The PostgresSourceOperator uses logical replication and the wal2json plugin to capture changes from PostgreSQL in real-time. It optionally sets up or verifies a publication and logical replication slot if configured to do so.

Key Features

  • Optional Automatic Setup: When ConfigureCDCInServer = true, attempts to create a publication (my_publication) and a logical replication slot (my_slot) if they do not exist.
  • Replica Identity: Supports setting REPLICA IDENTITY to DEFAULT or FULL (via ReplicaIdentityMode) for more complete update/delete data.
  • Initial Load: If DoInitialLoad = true, performs a single SELECT * FROM schema.table before streaming from the WAL.
  • Checkpointing: Maintains the last processed LSN in the state store to resume from the same position upon restart.
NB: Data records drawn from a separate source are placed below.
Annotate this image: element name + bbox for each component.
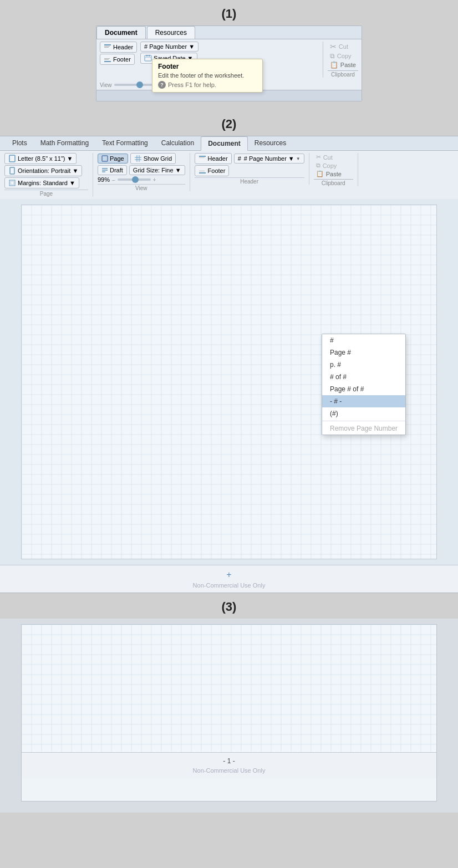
section1-panel: Document Resources Header Footer [96,25,362,101]
svg-rect-7 [146,55,147,57]
show-grid-btn[interactable]: Show Grid [130,153,176,164]
header-button-s1[interactable]: Header [100,42,137,53]
svg-rect-5 [104,61,111,62]
draft-btn[interactable]: Draft [98,165,127,175]
s3-footer: - 1 - Non-Commercial Use Only [22,752,436,778]
view-label-s1: View [100,82,112,88]
header-icon-s1 [104,43,111,51]
footer-area-s2: + Non-Commercial Use Only [0,565,458,593]
step2-label: (2) [0,110,458,136]
clipboard-group-s2: ✂ Cut ⧉ Copy 📋 Paste Clipboard [314,153,358,186]
footer-icon-s1 [104,55,111,63]
svg-rect-4 [104,59,109,60]
footer-icon-s2 [199,167,206,175]
s3-watermark: Non-Commercial Use Only [193,767,266,774]
section1-ribbon: Header Footer # Page Number ▼ [96,39,362,80]
svg-rect-1 [104,46,110,47]
copy-s2[interactable]: ⧉ Copy [314,161,353,170]
paper-size-btn[interactable]: Letter (8.5" x 11") ▼ [4,153,77,164]
header-icon-s2 [199,155,206,162]
paste-item-s1[interactable]: 📋 Paste [328,60,358,69]
tab-plots-s2[interactable]: Plots [6,136,34,150]
pnd-dash-hash-dash[interactable]: - # - [322,395,405,407]
tab-text-s2[interactable]: Text Formatting [95,136,155,150]
svg-rect-24 [199,172,206,173]
footer-plus-s2[interactable]: + [226,570,231,580]
zoom-plus-s2[interactable]: + [153,177,156,183]
copy-item-s1[interactable]: ⧉ Copy [328,52,358,60]
section2-panel: Plots Math Formatting Text Formatting Ca… [0,136,458,593]
orientation-btn[interactable]: Orientation: Portrait ▼ [4,165,82,176]
tooltip-description: Edit the footer of the worksheet. [158,72,257,79]
svg-rect-105 [22,625,436,752]
grid-size-btn[interactable]: Grid Size: Fine ▼ [129,165,185,175]
svg-rect-3 [104,58,110,59]
page-number-btn-s2[interactable]: # # Page Number ▼ ▼ [234,154,304,164]
svg-rect-25 [199,171,205,171]
clipboard-label-s2: Clipboard [314,179,353,186]
tab-calc-s2[interactable]: Calculation [155,136,201,150]
tab-resources-s2[interactable]: Resources [248,136,293,150]
zoom-slider-s2[interactable] [118,178,151,181]
footer-tooltip: Footer Edit the footer of the worksheet.… [152,59,263,93]
svg-rect-6 [145,55,151,61]
svg-rect-13 [11,181,14,185]
tab-document-s2[interactable]: Document [201,136,248,151]
svg-rect-9 [145,57,151,58]
header-btn-s2[interactable]: Header [195,153,232,164]
page-number-dropdown: # Page # p. # # of # Page # of # - # - (… [322,334,406,435]
svg-rect-10 [9,155,15,162]
svg-rect-8 [149,55,150,57]
page-number-dropdown-arrow: ▼ [296,156,301,161]
draft-icon [101,167,108,173]
pnd-separator [322,421,405,421]
orientation-icon [8,167,16,175]
tooltip-help: ? Press F1 for help. [158,81,257,89]
clipboard-label-s1: Clipboard [328,70,358,78]
pnd-page-hash-of-hash[interactable]: Page # of # [322,383,405,395]
page-view-icon [101,155,108,162]
help-icon: ? [158,81,166,89]
paper-icon [8,155,16,162]
svg-rect-11 [10,167,14,174]
step3-label: (3) [0,593,458,619]
page-view-btn[interactable]: Page [98,154,128,164]
margins-icon [8,179,16,187]
footer-btn-s2[interactable]: Footer [195,165,230,176]
pnd-page-hash[interactable]: Page # [322,346,405,359]
page-group-label: Page [4,190,88,197]
cut-s2[interactable]: ✂ Cut [314,153,353,161]
page-number-button-s1[interactable]: # Page Number ▼ [140,42,199,52]
clipboard-group-s1: ✂ Cut ⧉ Copy 📋 Paste Clipboard [323,42,358,78]
pnd-hash[interactable]: # [322,334,405,346]
cut-item-s1[interactable]: ✂ Cut [328,42,358,52]
tab-resources-s1[interactable]: Resources [147,26,195,39]
svg-rect-22 [199,156,206,157]
section1-tabs: Document Resources [96,26,362,39]
svg-rect-23 [199,157,205,158]
tab-math-s2[interactable]: Math Formatting [34,136,95,150]
view-group-label: View [98,184,185,191]
page-group-s2: Letter (8.5" x 11") ▼ Orientation: Portr… [4,153,93,197]
paste-s2[interactable]: 📋 Paste [314,170,353,178]
margins-btn[interactable]: Margins: Standard ▼ [4,177,79,188]
headerfooter-group-s2: Header # # Page Number ▼ ▼ Footer Header [195,153,309,185]
tab-document-s1[interactable]: Document [96,26,146,39]
grid-svg-s3 [22,625,436,752]
svg-rect-2 [104,47,109,48]
footer-button-s1[interactable]: Footer [100,54,135,65]
page-number-display: - 1 - [223,757,235,765]
header-group-label: Header [195,177,304,185]
s3-grid-container [22,625,436,752]
section3: - 1 - Non-Commercial Use Only [0,619,458,813]
section2-tabs: Plots Math Formatting Text Formatting Ca… [0,136,458,151]
pnd-hash-of-hash[interactable]: # of # [322,371,405,383]
pnd-p-hash[interactable]: p. # [322,359,405,371]
zoom-minus-s2[interactable]: – [112,177,115,183]
calendar-icon-s1 [144,54,152,62]
pnd-paren-hash[interactable]: (#) [322,407,405,420]
step1-label: (1) [0,0,458,25]
pnd-remove[interactable]: Remove Page Number [322,422,405,435]
tooltip-title: Footer [158,63,257,70]
grid-icon [134,155,142,162]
Server Configuration Prerequisites for PostgreSQL

Section titled “Server Configuration Prerequisites for PostgreSQL”
  1. wal_level = logical
    In your postgresql.conf, ensure:

    wal_level = logical

    Then restart PostgreSQL for changes to take effect.

  2. Role Privileges
    The user connecting must have replication privileges (superuser or a role with replication rights) in order to create and read from logical replication slots.

  3. Plugin Installation

    • The operator uses the wal2json plugin. Make sure wal2json is installed on your PostgreSQL instance. On some distributions, you may need to install it separately.

    Installing wal2json:
    On many systems, wal2json is included by default. Otherwise, install from your package manager or build from source. For example on Debian/Ubuntu:

    sudo apt-get install postgresql-14-wal2json
  4. Publication / Slot

    • If ConfigureCDCInServer = false, you must manually create a publication and replication slot. Example:
    CREATE PUBLICATION my_publication FOR TABLE my_schema.my_table;
    SELECT * FROM pg_create_logical_replication_slot('my_slot', 'wal2json');
using Cortex.Streams;
using Cortex.Streams.PostgreSQL;
using Cortex.States;

// 1. Setup connection & table info
string connectionString = "Host=myHost;Database=myDB;Username=myUser;Password=myPass;";
string schemaName = "public";
string tableName = "Customers";

// 2. Configure Postgres settings
var postgresSettings = new PostgresSettings
{
    DoInitialLoad = true,
    PullInterval = TimeSpan.FromSeconds(3),
    ConfigureCDCInServer = true,
    ReplicaIdentity = ReplicaIdentityMode.Full  // Ensure full row data for DELETEs
};

// 3. Create the Postgres CDC source
var pgCdcOperator = new PostgresSourceOperator(
    connectionString,
    schemaName,
    tableName,
    slotName: "my_slot",
    publicationName: "my_publication",
    postgresSettings
);

// 4. Build and start the stream
var stream = StreamBuilder<PostgresRecord, PostgresRecord>
    .CreateNewStream("Postgres CDC Stream")
    .Stream(pgCdcOperator)
    .Sink(record =>
    {
        Console.WriteLine($"[PostgresCDC] {record.Operation} => {record.Data.Count} columns changed.");
    })
    .Build();

stream.Start();
  • Multiple Tables: Create multiple operators (or a single publication with multiple tables) and configure them accordingly.
  • Clustering / HA: For high availability, ensure the replication slot is managed in your failover strategy.
  • Performance: Tuning wal2json parameters, like pretty-print, or chunking large transactions, can improve throughput.